The width 4 ship has speed c/1589o and the width 5 ship is a c/393309o. I've calculated that the period for the width 6 ship is around 6 442 451 107, give or take at most 2.
I have yet to find the formula for the speed.

Re: Real Life Speeds

PostPosted: April 15th, 2019, 8:30 am
by PkmnQ
I'm in the middle of making a rule for a new ship.

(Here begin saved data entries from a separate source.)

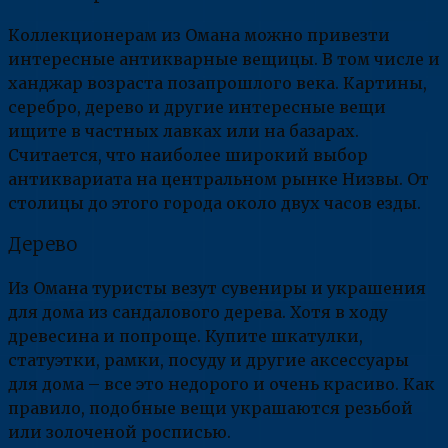
Коллекционерам из Омана можно привезти
интересные антикварные вещицы. В том числе и
ханджар возраста позапрошлого века. Картины,
серебро, дерево и другие интересные вещи
ищите в частных лавках или на базарах.
Считается, что наиболее широкий выбор
антиквариата на центральном рынке Низвы. От
столицы до этого города около двух часов езды.
Дерево
Из Омана туристы везут сувениры и украшения
для дома из сандалового дерева. Хотя в ходу
древесина и попроще. Купите шкатулки,
статуэтки, рамки, посуду и другие аксессуары
для дома – все это недорого и очень красиво. Как
правило, подобные вещи украшаются резьбой
или золоченой росписью.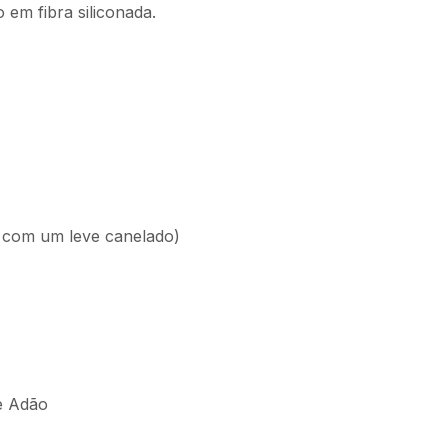
em fibra siliconada.
o com um leve canelado)
e Adão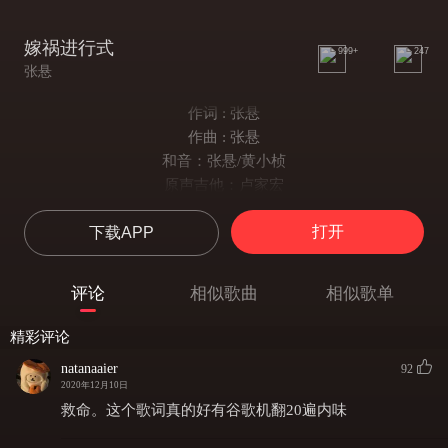
嫁祸进行式
999+
247
张悬
作词 : 张悬
作曲 : 张悬
和音：张悬/黄小桢
原声吉他：卢家宏
电吉他：张悬
打开
下载APP
贝斯：罗伟纶（水獭）
鼓：任柏璋
Drum Beats & Percussions: Julian Beeston
评论
相似歌曲
相似歌单
Clapping: Deserts/林维轩Cent/黄小桢Berry/詹子仪Renee
开始于大家觉得自己好脏
精彩评论
一扯上洁身自爱，就得先脱下你
natanaaier
92
搭配好的伪装；这开场布置就下得漂亮
2020年12月10日
有机会 没天份 肯用心就 不至于怯场
救命。这个歌词真的好有谷歌机翻20遍内味
恕不赊欠请买账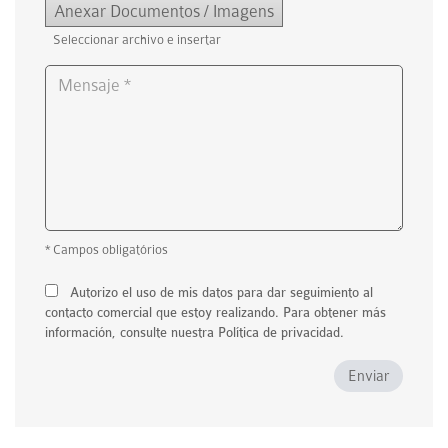
Anexar Documentos / Imagens
Seleccionar archivo e insertar
* Campos obligatórios
Autorizo ​​el uso de mis datos para dar seguimiento al
contacto comercial que estoy realizando. Para obtener más
información, consulte nuestra Política de privacidad.
Enviar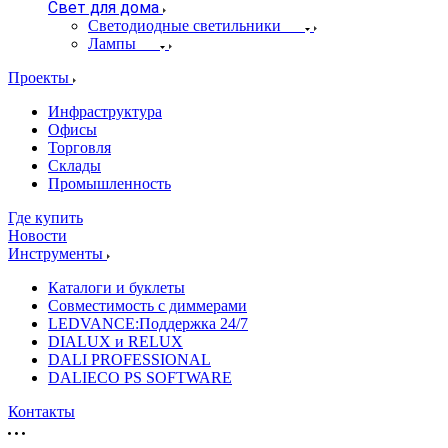
Свет для дома
Светодиодные светильники
Лампы
Проекты
Инфраструктура
Офисы
Торговля
Склады
Промышленность
Где купить
Новости
Инструменты
Каталоги и буклеты
Совместимость с диммерами
LEDVANCE:Поддержка 24/7
DIALUX и RELUX
DALI PROFESSIONAL
DALIECO PS SOFTWARE
Контакты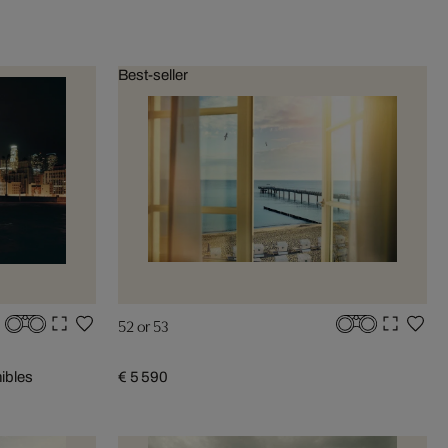
Best-seller
52 or 53
nibles
€ 5 590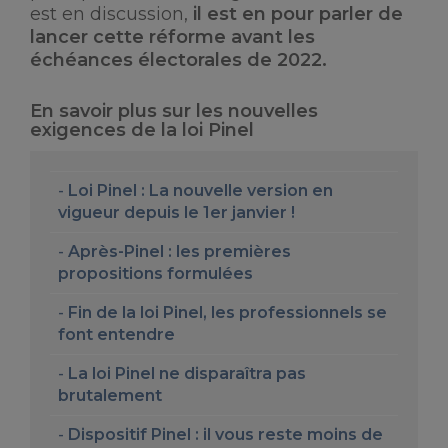
est en discussion,
il est en pour parler de
lancer cette réforme avant les
échéances électorales de 2022.
En savoir plus sur les nouvelles
exigences de la loi Pinel
Loi Pinel : La nouvelle version en
vigueur depuis le 1er janvier !
Après-Pinel : les premières
propositions formulées
Fin de la loi Pinel, les professionnels se
font entendre
La loi Pinel ne disparaîtra pas
brutalement
Dispositif Pinel : il vous reste moins de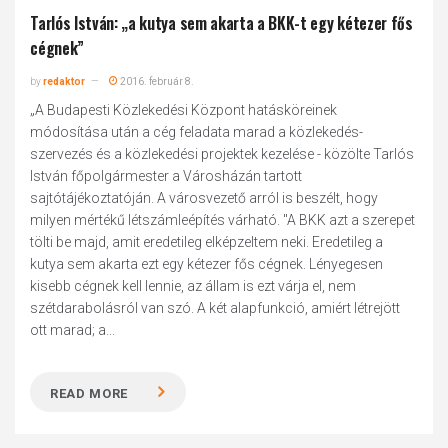
Tarlós István: „a kutya sem akarta a BKK-t egy kétezer fős
cégnek”
by
redaktor
2016. február 8.
„A Budapesti Közlekedési Központ hatásköreinek
módosítása után a cég feladata marad a közlekedés-
szervezés és a közlekedési projektek kezelése - közölte Tarlós
István főpolgármester a Városházán tartott
sajtótájékoztatóján. A városvezető arról is beszélt, hogy
milyen mértékű létszámleépítés várható. "A BKK azt a szerepet
tölti be majd, amit eredetileg elképzeltem neki. Eredetileg a
kutya sem akarta ezt egy kétezer fős cégnek. Lényegesen
kisebb cégnek kell lennie, az állam is ezt várja el, nem
szétdarabolásról van szó. A két alapfunkció, amiért létrejött
ott marad; a...
READ MORE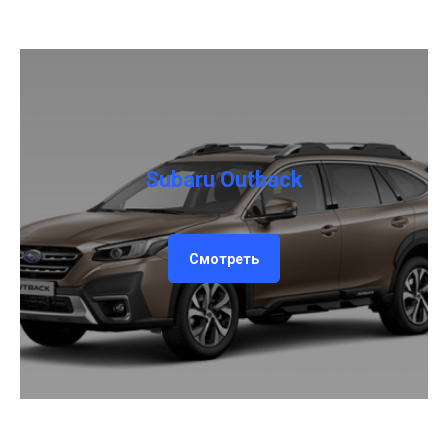
Subaru Outback
Смотреть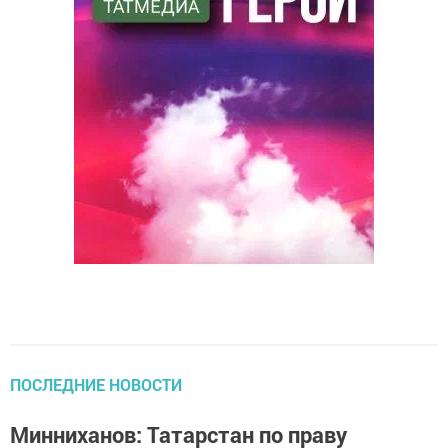
ПОСЛЕДНИЕ НОВОСТИ
Минниханов: Татарстан по праву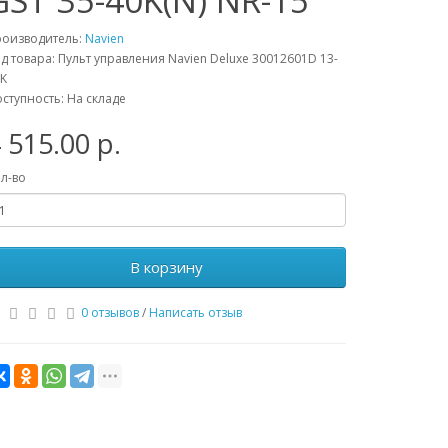
GST 35-40K(N) NR-15
роизводитель:
Navien
д товара: Пульт управления Navien Deluxe 30012601D 13-
K
ступность: На складе
 515.00 р.
л-во
В корзину
0 отзывов
/
Написать отзыв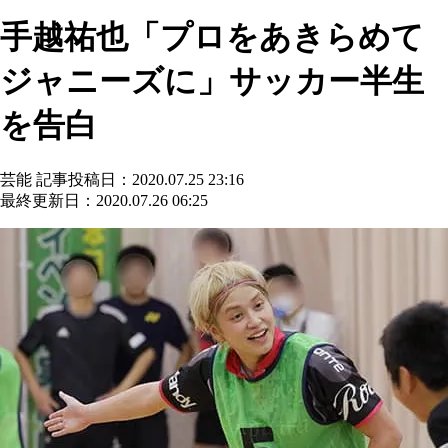
手越祐也「プロをあきらめて
ジャニーズに」サッカー半生
を告白
芸能
記事投稿日：2020.07.25 23:16
最終更新日：2020.07.26 06:25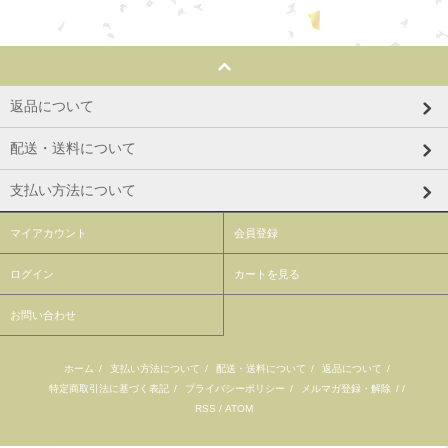
返品について
配送・送料について
支払い方法について
マイアカウント
会員登録
ログイン
カートを見る
お問い合わせ
ホーム
/
支払い方法について
/
配送・送料について
/
返品について
/
特定商取引法に基づく表記
/
プライバシーポリシー
/
メルマガ登録・解除
/ /
RSS
/
ATOM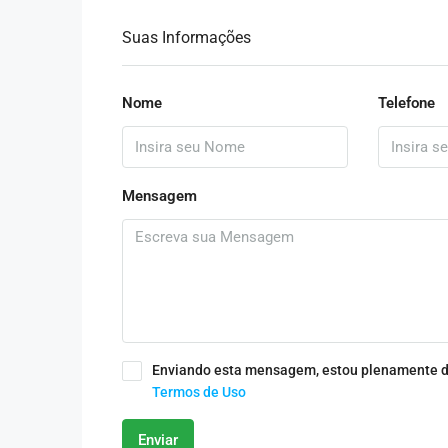
Suas Informações
Nome
Telefone
Mensagem
Enviando esta mensagem, estou plenamente d
Termos de Uso
Enviar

I've created half of the process, and I'm taking a break for my mind.

Re: Real Life Speeds

PostPosted: April 15th, 2019, 12:31 pm
by AforAmpere
For Saka's newest rule, for a gap of n, the period is equal to:
3 * 2^(3 * 2^(n-1) + 2n - 1) + 15 * 2^(n - 1) + 10n +3


A gap of 100 has a period with more digits than could be stored on Earth.

Re: Real Life Speeds

PostPosted: April 16th, 2019, 12:10 am
by PkmnQ
I've completed my rule!
@RULE Track

@TABLE
n_states:18
neighborhood:vonNeumann
symmetries:none

#State 0: Nothing
#State 1: Front
#State 2: Initialized Puffer
#State 3: Puffer 1
#State 4: Puffer 2
#State 5: Track
#State 6: Counter
#State 7: Counted
#State 8: Returning
#State 9: Sending
#State 10: Waiting
#State 11: Signal Front
#State 12: Moving
#State 13: Signal Back
#State 14: Recount
#State 15: Recounted
#State 16: Uninitialized Puffer
#State 17: Forgotten Cell

var a={0,1}
var b={0,5}
var c={6,7}
var d={0,10}
var e={0,10,16}
var f={2,3,4}
var g={16,17}
var h={14,15}
var i={5,17}
var j={8,15}
var k={0,14,15,17}
var l={0,15,16}

#Puffing
2,0,0,0,0,0
0,0,2,0,0,3
3,0,b,0,0,5
0,0,3,0,0,4
4,0,b,0,0,5
0,0,4,0,0,6

#Counting
5,0,5,0,c,7
5,0,0,0,c,8

#Returning
8,0,0,0,c,17
17,0,0,0,8,0
8,0,i,0,c,5
7,0,8,0,c,8
6,0,8,0,0,9

#Sending
9,0,5,0,0,10
0,0,9,0,a,11

#SignalF
0,0,11,0,a,11
11,0,d,0,a,0
1,0,11,0,0,12

#Moving
12,0,0,0,0,13
0,0,12,0,0,1

#SignalP
0,0,e,0,13,13
13,0,e,0,a,0
10,0,5,0,13,3

#Hit
0,0,f,0,1,14

#Recounting
5,0,b,0,h,15
0,0,0,0,15,16

#Untrailing
15,0,g,0,h,17
17,0,l,0,k,0
14,0,17,0,1,13

#Initializing
16,0,0,0,13,2


To make a spaceship, you make a state 1, and then a gap (choose how long), then a state 2.

I don’t know the function for the speeds. At first, it looks like it doesn’t get slower than c/26 but then it matches up, and continues to slow down.